Vision Transformer (ViT): Transformer for Image Recognition at Scale

Introduction

The Vision Transformer (ViT) is a deep learning model that adapts the Transformer architecture to image recognition tasks. This work demonstrated that, given enough data and model capacity, pure Transformer models can outperform state-of-the-art convolutional neural networks (CNNs) on image classification benchmarks, often with reduced computational cost.

While Transformers have become the standard in NLP due to their efficiency and scalability, CNNs have remained dominant in computer vision. Previous attempts to use attention mechanisms in vision were limited by hardware inefficiencies and the complexity of specialized attention methods.

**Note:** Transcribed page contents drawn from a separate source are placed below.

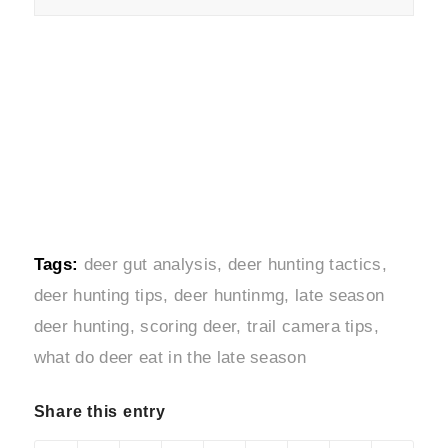
Tags:
deer gut analysis
,
deer hunting tactics
,
deer hunting tips
,
deer huntinmg
,
late season
deer hunting
,
scoring deer
,
trail camera tips
,
what do deer eat in the late season
Share this entry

ViT introduces a simple yet effective approach. It splits an image into fixed-size patches, linearly embeds each patch, and treats these embeddings as input tokens to a standard Transformer. Unlike CNNs, Transformers lack certain inductive biases such as translation equivariance and locality, making them less effective on small datasets. However, when trained on large-scale datasets, ViT achieves state-of-the-art performance in vision tasks.

Applying self-attention directly to images is computationally expensive, as each pixel would attend to every other pixel, resulting in quadratic complexity. To address this, prior works have proposed approximations, such as restricting attention to local neighborhoods (Parmar et al., 2018) or using sparse attention patterns (Child et al., 2019). While effective, these methods often require complex implementations to run efficiently on modern hardware.

Hybrid models that combine CNNs for feature extraction with Transformers have also been explored. However, ViT was the first to show that a pure Transformer, when trained on sufficiently large datasets, can match or surpass CNNs in vision tasks.

Methodology

Model

ViT processes an input image \(x \in \mathbb{R} ^{H \times W \times C}\) by dividing it into fixed-size patches (e.g., 16x16 pixels). Each patch \(x_p \in \mathbb{R}^{N \times (P^2 . C)}\) is then flattened and linearly projected into a lower-dimensional embedding. These patch embeddings are combined with learnable positional encodings and fed into a standard Transformer encoder. A special [class] token is added to the beginning of the sequence, and its final embedding is used for classification. An MLP head is attached to the output of the last layer of the class token.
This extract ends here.